--- About this task ---
Omit the pictures and return exactly the stretch of the material below from the line with "Mask every instance" through the line with "Where is small bowel in this image?".

--- Dataset excerpts ---

# # #

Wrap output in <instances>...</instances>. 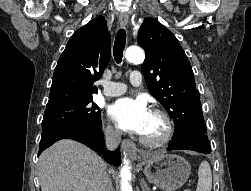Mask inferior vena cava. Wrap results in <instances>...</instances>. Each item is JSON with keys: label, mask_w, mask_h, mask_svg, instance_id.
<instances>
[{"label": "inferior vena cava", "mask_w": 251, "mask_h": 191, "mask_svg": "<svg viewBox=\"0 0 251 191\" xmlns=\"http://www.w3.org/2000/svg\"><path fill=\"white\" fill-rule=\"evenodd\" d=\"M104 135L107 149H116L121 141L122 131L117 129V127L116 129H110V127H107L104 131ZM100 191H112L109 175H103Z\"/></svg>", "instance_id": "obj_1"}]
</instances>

# # #

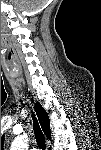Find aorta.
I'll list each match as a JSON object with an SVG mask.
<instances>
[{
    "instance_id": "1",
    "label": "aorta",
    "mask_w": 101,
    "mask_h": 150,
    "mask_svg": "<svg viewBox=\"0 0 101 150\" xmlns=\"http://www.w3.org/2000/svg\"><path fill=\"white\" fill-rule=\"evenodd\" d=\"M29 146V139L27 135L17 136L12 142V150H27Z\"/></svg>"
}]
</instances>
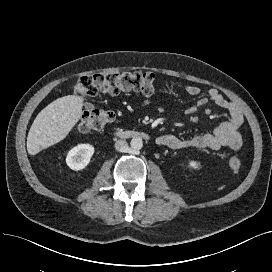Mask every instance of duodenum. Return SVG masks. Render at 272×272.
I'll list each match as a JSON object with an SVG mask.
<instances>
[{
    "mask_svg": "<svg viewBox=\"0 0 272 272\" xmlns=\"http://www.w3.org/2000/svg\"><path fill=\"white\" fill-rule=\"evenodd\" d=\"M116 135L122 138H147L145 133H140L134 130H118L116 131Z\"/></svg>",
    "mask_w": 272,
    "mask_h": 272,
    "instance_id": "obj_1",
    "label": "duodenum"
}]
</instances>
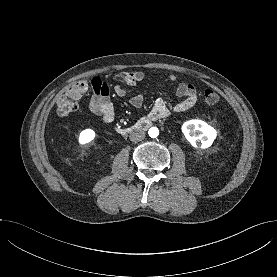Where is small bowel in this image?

# # #

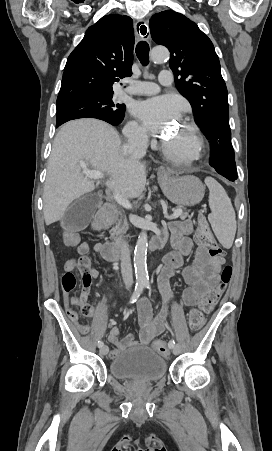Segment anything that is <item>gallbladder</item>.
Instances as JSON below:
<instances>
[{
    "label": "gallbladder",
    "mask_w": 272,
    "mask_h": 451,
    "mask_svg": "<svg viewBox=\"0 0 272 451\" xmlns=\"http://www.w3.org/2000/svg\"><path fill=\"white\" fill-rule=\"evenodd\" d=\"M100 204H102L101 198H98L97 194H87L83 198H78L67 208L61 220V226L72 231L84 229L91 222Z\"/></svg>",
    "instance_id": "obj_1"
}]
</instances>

# # #

--- Result ---
Mask every instance of duodenum. Return SVG masks. Render at 272×272.
I'll list each match as a JSON object with an SVG mask.
<instances>
[{
    "mask_svg": "<svg viewBox=\"0 0 272 272\" xmlns=\"http://www.w3.org/2000/svg\"><path fill=\"white\" fill-rule=\"evenodd\" d=\"M116 135L122 138H147L145 133H140L134 130H118L116 131Z\"/></svg>",
    "mask_w": 272,
    "mask_h": 272,
    "instance_id": "obj_1",
    "label": "duodenum"
}]
</instances>
Where is small bowel in this image?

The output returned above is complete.